[Collected data]

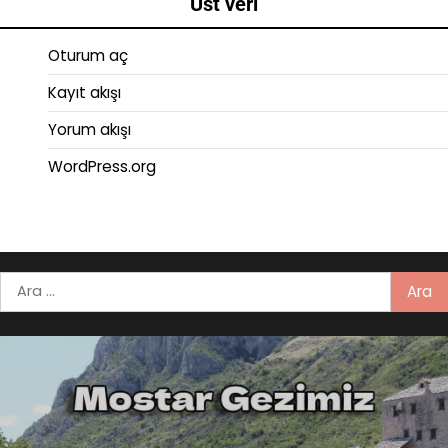
Üst veri
Oturum aç
Kayıt akışı
Yorum akışı
WordPress.org
Arama:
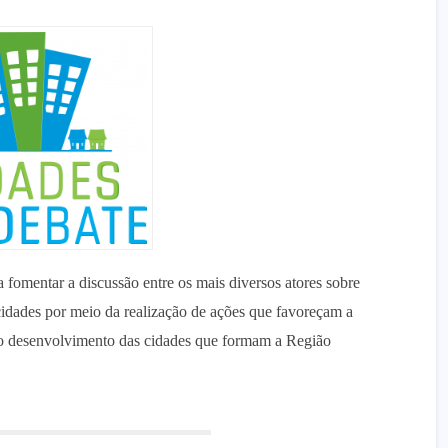
 fomentar a discussão entre os mais diversos atores sobre
 cidades por meio da realização de ações que favoreçam a
 ao desenvolvimento das cidades que formam a Região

YOUR ASSIGNMENT: Give back exactly the lines from the one containing "WordPress.org" through the last line above, both included, and none of the pictures.

OUTPUT BELOW:
WordPress.org
Arama:
 fomentar a discussão entre os mais diversos atores sobre
 cidades por meio da realização de ações que favoreçam a
 ao desenvolvimento das cidades que formam a Região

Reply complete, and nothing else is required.